Among the lines below, copy exactly those from the one with "A vulnerability in" through the one with "successful exploit could allow the attacker to obtain", counting both ends.

※ ※ ※

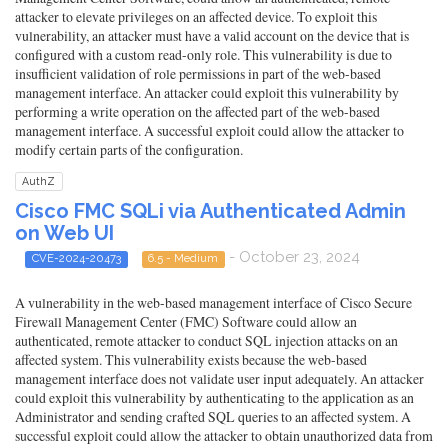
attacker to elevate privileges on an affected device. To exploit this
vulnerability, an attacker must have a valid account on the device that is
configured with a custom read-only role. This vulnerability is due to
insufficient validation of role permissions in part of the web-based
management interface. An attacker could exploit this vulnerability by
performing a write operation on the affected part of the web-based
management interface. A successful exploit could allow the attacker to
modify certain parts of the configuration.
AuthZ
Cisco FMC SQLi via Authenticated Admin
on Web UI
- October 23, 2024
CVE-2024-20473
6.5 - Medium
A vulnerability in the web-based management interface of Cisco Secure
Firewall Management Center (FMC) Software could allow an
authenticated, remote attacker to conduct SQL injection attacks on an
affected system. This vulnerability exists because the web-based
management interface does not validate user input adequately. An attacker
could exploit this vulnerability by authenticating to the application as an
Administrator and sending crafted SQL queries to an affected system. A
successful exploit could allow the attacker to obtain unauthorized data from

※ ※ ※

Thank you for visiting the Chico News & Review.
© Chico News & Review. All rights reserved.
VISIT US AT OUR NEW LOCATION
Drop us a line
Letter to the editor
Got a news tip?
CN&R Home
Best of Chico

※ ※ ※

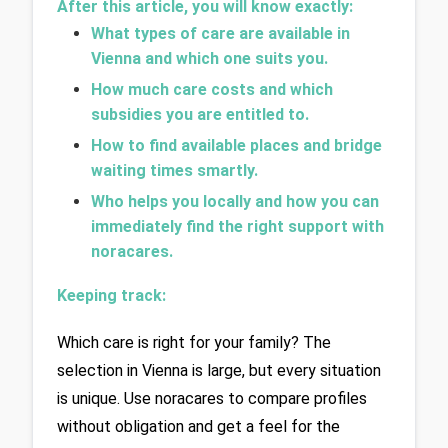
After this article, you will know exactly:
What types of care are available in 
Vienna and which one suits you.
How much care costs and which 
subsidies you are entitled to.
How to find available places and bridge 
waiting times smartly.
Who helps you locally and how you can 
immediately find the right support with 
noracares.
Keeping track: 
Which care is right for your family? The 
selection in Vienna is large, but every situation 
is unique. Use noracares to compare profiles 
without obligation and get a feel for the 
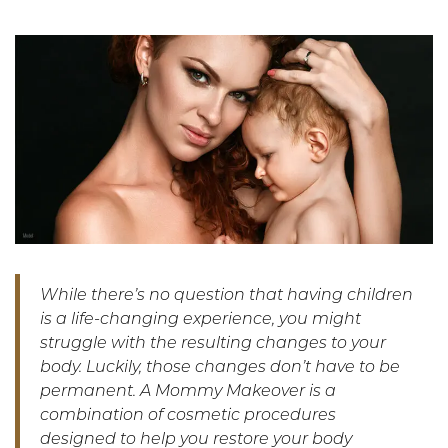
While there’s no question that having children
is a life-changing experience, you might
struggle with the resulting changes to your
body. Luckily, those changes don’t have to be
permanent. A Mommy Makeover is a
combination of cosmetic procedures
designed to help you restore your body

※ ※ ※

WRITTEN SOLUTION:
A vulnerability in the web-based management interface of Cisco Secure
Firewall Management Center (FMC) Software could allow an
authenticated, remote attacker to conduct SQL injection attacks on an
affected system. This vulnerability exists because the web-based
management interface does not validate user input adequately. An attacker
could exploit this vulnerability by authenticating to the application as an
Administrator and sending crafted SQL queries to an affected system. A
successful exploit could allow the attacker to obtain unauthorized data from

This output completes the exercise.